| TASK DESCRIPTION |
For every entry below, give it back exactly and leave out any image.

| INPUT FOR THIS TASK |

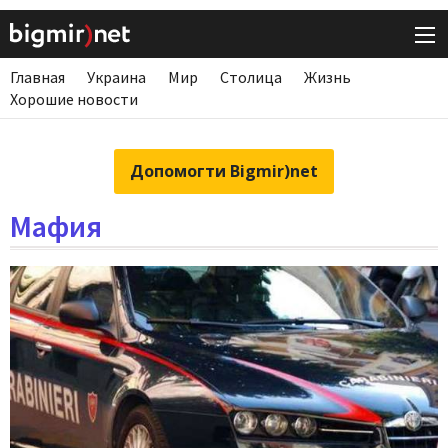
Главная
Украина
Мир
Столица
Жизнь
Хорошие новости
Допомогти Bigmir)net
Мафия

| ANSWER TO THE PROBLEM |
Главная
Украина
Мир
Столица
Жизнь
Хорошие новости
Допомогти Bigmir)net
Мафия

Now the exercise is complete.